Code for trimming and QCing RNAseq data, to be used on Porites evermanni.
For now I’m just going to QC the raw reads and the trimmed reads generated as a part of the deep-dive project. If additional/different trimming needs to be done for this expression work, it will be performed here.
Inputs:
*.fastq.gz
)Outputs:
FastQC
HTML reports for raw and trimmed reads.
Sequencing report Trimming details
This allows usage of Bash variables (e.g. paths to common directories) across R Markdown chunks.
{
echo "#### Assign Variables ####"
echo ""
echo "# Data directories"
echo 'export expression_dir=/home/shared/8TB_HDD_02/shedurkin/expression'
echo 'export output_dir_top=${expression_dir}/E-Peve/output/01-Peve-RNA-trimming-FastQC'
echo 'export raw_fastqc_dir=${output_dir_top}/raw-fastqc'
echo 'export raw_reads_dir=${expression_dir}/E-Peve/data/01-Peve-RNA-trimming-FastQC/raw-reads'
echo 'export raw_reads_url="https://owl.fish.washington.edu/nightingales/P_evermanni/30-789513166/"'
echo 'export trimmed_fastqc_dir=${output_dir_top}/trimmed-fastqc'
echo 'export trimmed_reads_dir=${expression_dir}/E-Peve/data/01-Peve-RNA-trimming-FastQC/trimmed-reads'
echo 'export trimmed_reads_url="https://gannet.fish.washington.edu/Atumefaciens/20230519-E5_coral-fastqc-fastp-multiqc-RNAseq/P_evermanni/trimmed/"'
echo ""
echo "# Paths to programs"
echo 'export fastqc=/home/shared/FastQC-0.12.1/fastqc'
echo 'export multiqc=/home/sam/programs/mambaforge/bin/multiqc'
echo 'export flexbar=/home/shared/flexbar-3.5.0-linux/flexbar'
echo ""
echo "# Set FastQ filename patterns"
echo "export fastq_pattern='*.fastq.gz'"
echo "export R1_fastq_pattern='*_R1_*.fastq.gz'"
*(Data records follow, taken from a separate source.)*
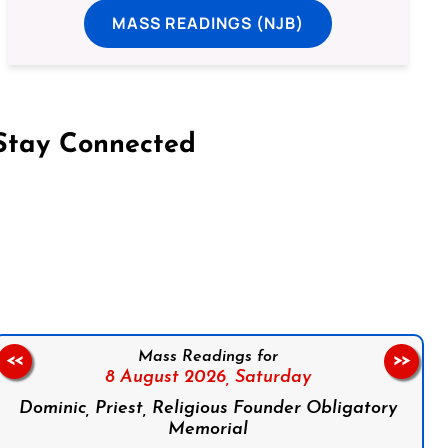
MASS READINGS (NJB)
Stay Connected
on Facebook
Follow us on Instagram
Follow us on X
Subscribe to our YouTube Channel
Follow us on WhatsApp
Mass Readings for
<<
>>
8 August 2026,
Saturday
Dominic, Priest, Religious Founder Obligatory
Memorial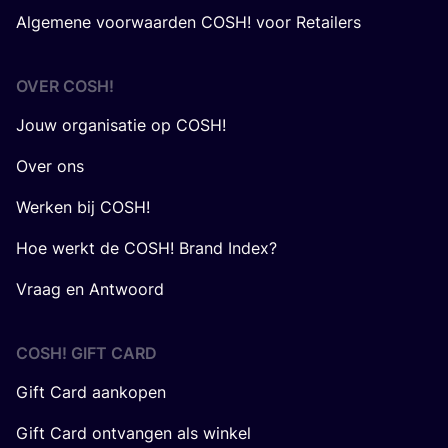
Algemene voorwaarden COSH! voor Retailers
OVER
COSH
!
Jouw organisatie op COSH!
Over ons
Werken bij COSH!
Hoe werkt de COSH! Brand Index?
Vraag en Antwoord
COSH! GIFT CARD
Gift Card aankopen
Gift Card ontvangen als winkel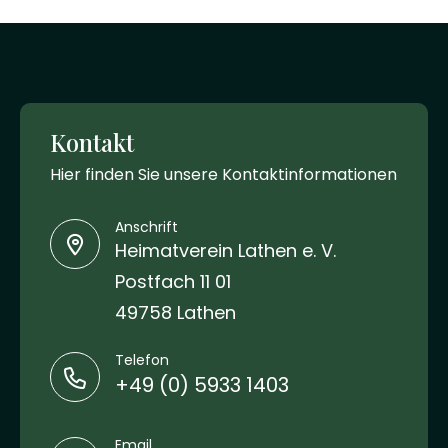
Kontakt
Hier finden Sie unsere Kontaktinformationen
Anschrift
Heimatverein Lathen e. V.
Postfach 11 01
49758 Lathen
Telefon
+49 (0) 5933 1403
Email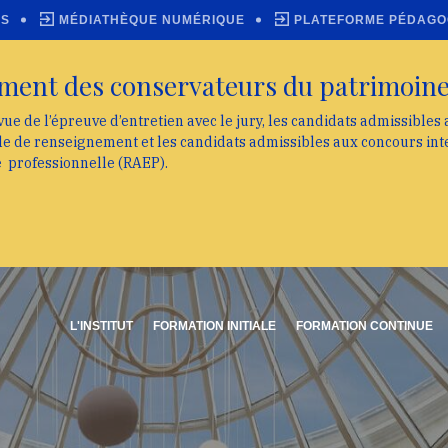
ES
MÉDIATHÈQUE NUMÉRIQUE
PLATEFORME PÉDAGO
ment des conservateurs du patrimoin
vue de l’épreuve d’entretien avec le jury, les candidats admissibles
lle de renseignement et les candidats admissibles aux concours int
e professionnelle (RAEP).
L'INSTITUT
FORMATION INITIALE
FORMATION CONTINUE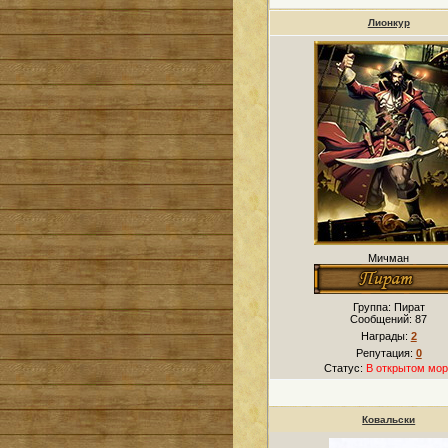
Лионкур
Мичман
Группа: Пират
Сообщений:
87
Награды:
2
Репутация:
0
Статус:
В открытом мор
Ковальски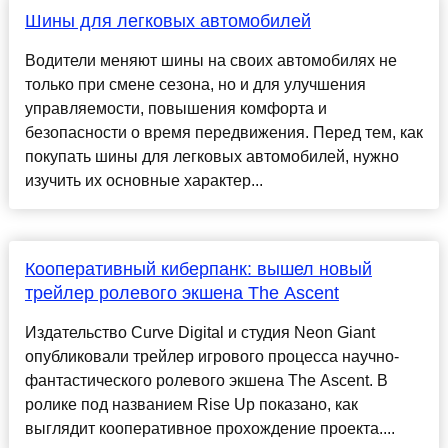
Шины для легковых автомобилей
Водители меняют шины на своих автомобилях не
только при смене сезона, но и для улучшения
управляемости, повышения комфорта и
безопасности о время передвижения. Перед тем, как
покупать шины для легковых автомобилей, нужно
изучить их основные характер...
Кооперативный киберпанк: вышел новый
трейлер ролевого экшена The Ascent
Издательство Curve Digital и студия Neon Giant
опубликовали трейлер игрового процесса научно-
фантастического ролевого экшена The Ascent. В
ролике под названием Rise Up показано, как
выглядит кооперативное прохождение проекта....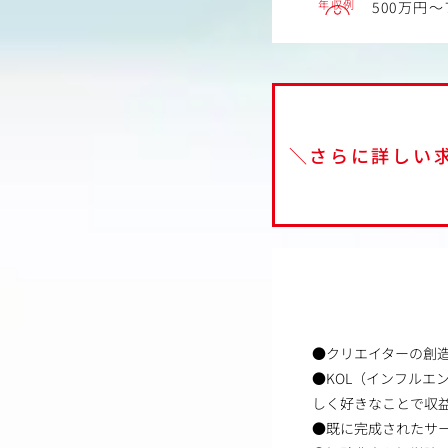
年収例
500万円～
＼さらに詳しい
●クリエイターの創造
●KOL（インフルエ
しく好きなことで収
●既に完成されたサ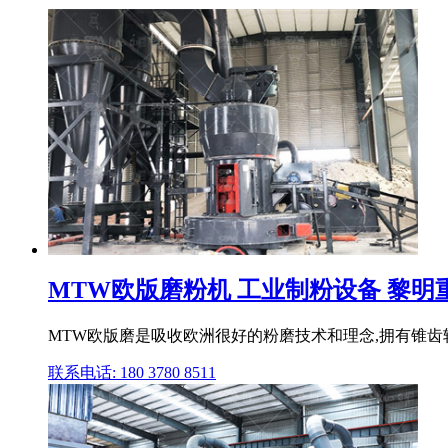
MTW欧版磨粉机 工业制粉设备 黎
MTW欧版磨是吸收欧洲很好的粉磨技术和理念,拥有锥齿
联系电话: 180 3780 8511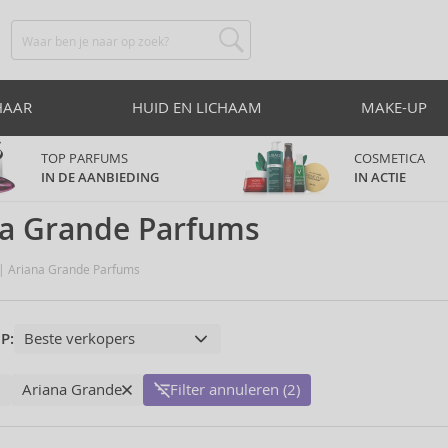
HAAR
HUID EN LICHAAM
MAKE-UP
TOP PARFUMS
COSMETICA
IN DE AANBIEDING
IN ACTIE
na Grande Parfums
Ariana Grande Parfums
P:
Ariana Grande
Filter annuleren (2)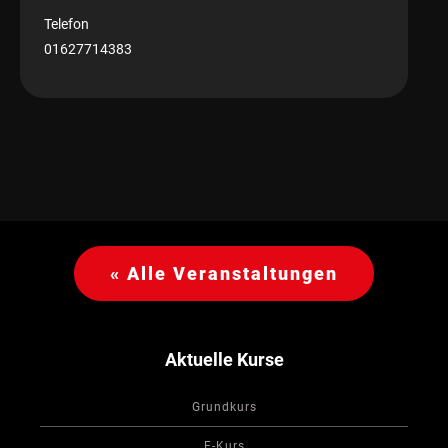
Telefon
01627714383
« Alle Veranstaltungen
Aktuelle Kurse
Grundkurs
F-Kurs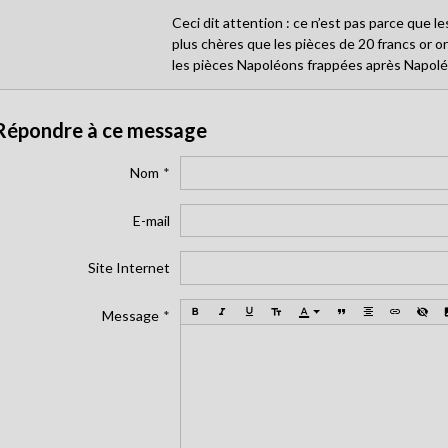
Ceci dit attention : ce n’est pas parce que l
plus chères que les pièces de 20 francs or or
les pièces Napoléons frappées après Napol
Répondre à ce message
Nom
E-mail
Site Internet
Message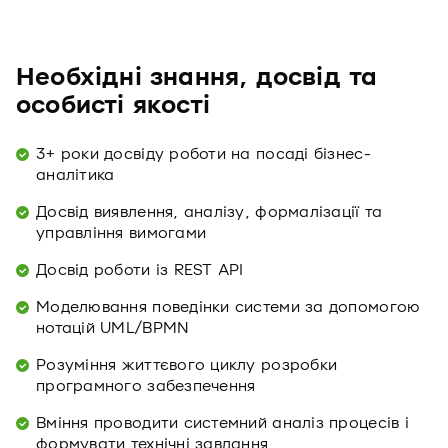
Необхідні знання, досвід та
особисті якості
3+ роки досвіду роботи на посаді бізнес-
аналітика
Досвід виявлення, аналізу, формалізації та
управління вимогами
Досвід роботи із REST API
Моделювання поведінки системи за допомогою
нотацій UML/BPMN
Розуміння життєвого циклу розробки
програмного забезпечення
Вміння проводити системний аналіз процесів і
формувати технічні завдання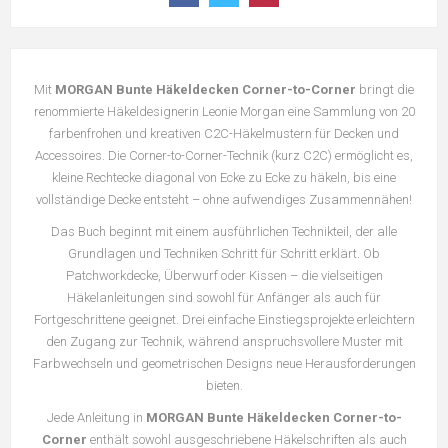
Mit
MORGAN Bunte Häkeldecken Corner-to-Corner
bringt die
renommierte Häkeldesignerin Leonie Morgan eine Sammlung von 20
farbenfrohen und kreativen C2C-Häkelmustern für Decken und
Accessoires. Die Corner-to-Corner-Technik (kurz C2C) ermöglicht es,
kleine Rechtecke diagonal von Ecke zu Ecke zu häkeln, bis eine
vollständige Decke entsteht – ohne aufwendiges Zusammennähen!
Das Buch beginnt mit einem ausführlichen Technikteil, der alle
Grundlagen und Techniken Schritt für Schritt erklärt. Ob
Patchworkdecke, Überwurf oder Kissen – die vielseitigen
Häkelanleitungen sind sowohl für Anfänger als auch für
Fortgeschrittene geeignet. Drei einfache Einstiegsprojekte erleichtern
den Zugang zur Technik, während anspruchsvollere Muster mit
Farbwechseln und geometrischen Designs neue Herausforderungen
bieten.
Jede Anleitung in
MORGAN Bunte Häkeldecken Corner-to-
Corner
enthält sowohl ausgeschriebene Häkelschriften als auch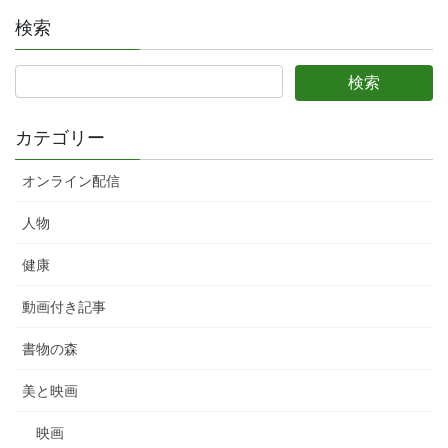
稿
ジ
ジ
ジ
ジ
検索
の
ペ
ー
ジ
カテゴリー
送
オンライン配信
り
人物
健康
動画付き記事
書物の森
美と映画
映画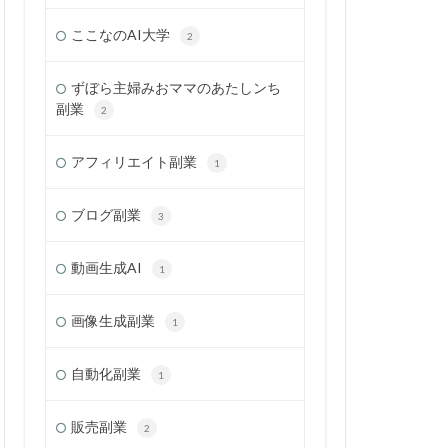
ここなのAI大学
2
ずぼら主婦みおママのあたしンち
副業
2
アフィリエイト副業
1
ブログ副業
3
動画生成AI
1
画像生成副業
1
自動化副業
1
販売副業
2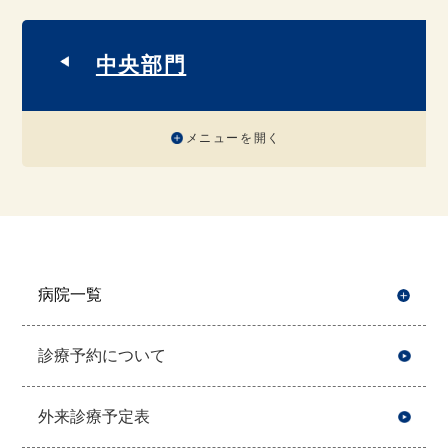
中央部門
メニューを開く
病院一覧
開
診療予約について
外来診療予定表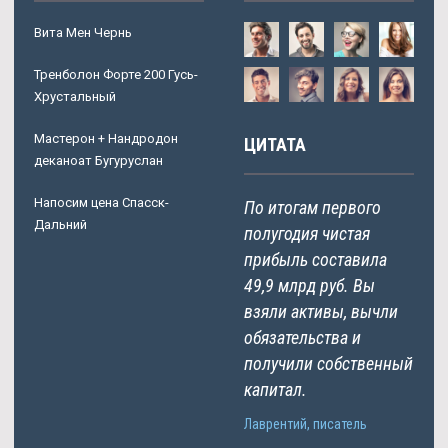
Вита Мен Чернь
Тренболон Форте 200 Гусь-
Хрустальный
Мастерон + Нандродон
ЦИТАТА
деканоат Бугуруслан
Напосим цена Спасск-
По итогам первого
Дальний
полугодия чистая
прибыль составила
49,9 млрд руб. Вы
взяли активы, вычли
обязательства и
получили собственный
капитал.
Лаврентий, писатель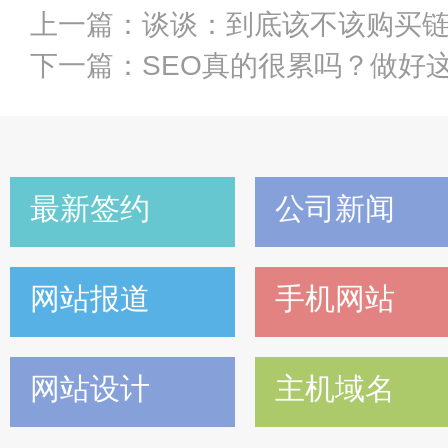
上一篇：
谈谈：到底该不该购买
下一篇：
SEO真的很累吗？做好
最新签约
公司新闻
网站报道
手机网站
网站设计
主机域名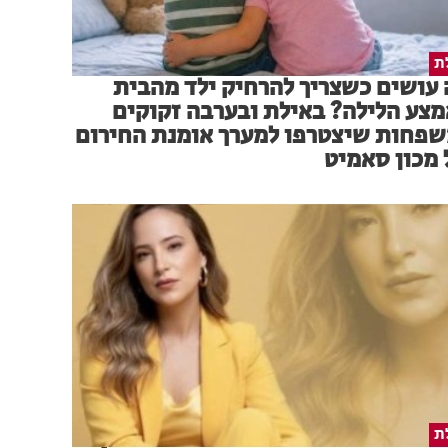
ת
עושים כשצריך להרחיק ילד מהבית
צע הלילה? באילת ובערבה זקוקים
פחות שיצטרפו למערך אומנת החירום
מכון סאמיט
ת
echo "export R2_fastq_pattern='*_R2_*.fastq.gz'"
echo ""
echo "# Set number of CPUs to use"
echo 'export threads=20'
echo ""
echo "# Input/output files"
echo 'export raw_checksums=checksums.md5'
echo 'export trimmed_checksums=trimmed_fastq_checksums.md5'
echo ""
echo "## Inititalize arrays"
echo 'export fastq_array_R1=()'
echo 'export fastq_array_R2=()'
echo 'export raw_fastqs_array=()'
echo 'export R1_names_array=()'
echo 'export R2_names_array=()'
echo 'export trimmed_fastqs_array=()'
echo ""
echo "# Programs associative array"
echo "declare -A programs_array"
echo "programs_array=("
echo '[fastqc]="${fastqc}" \'
echo '[multiqc]="${multiqc}" \'
echo '[flexbar]="${flexbar}"'
echo ")"
} > .bashvars
cat .bashvars
#### Assign Variables ####
# Data directories
export expression_dir=/home/shared/8TB_HDD_02/shedurkin/expression
export output_dir_top=${expression_dir}/E-Peve/output/01-Peve-RNA-trimming-FastQC
export raw_fastqc_dir=${output_dir_top}/raw-fastqc
export raw_reads_dir=${expression_dir}/E-Peve/data/01-Peve-RNA-trimming-FastQC/raw-reads
export raw_reads_url="https://owl.fish.washington.edu/nightingales/P_evermanni/30-789513166/"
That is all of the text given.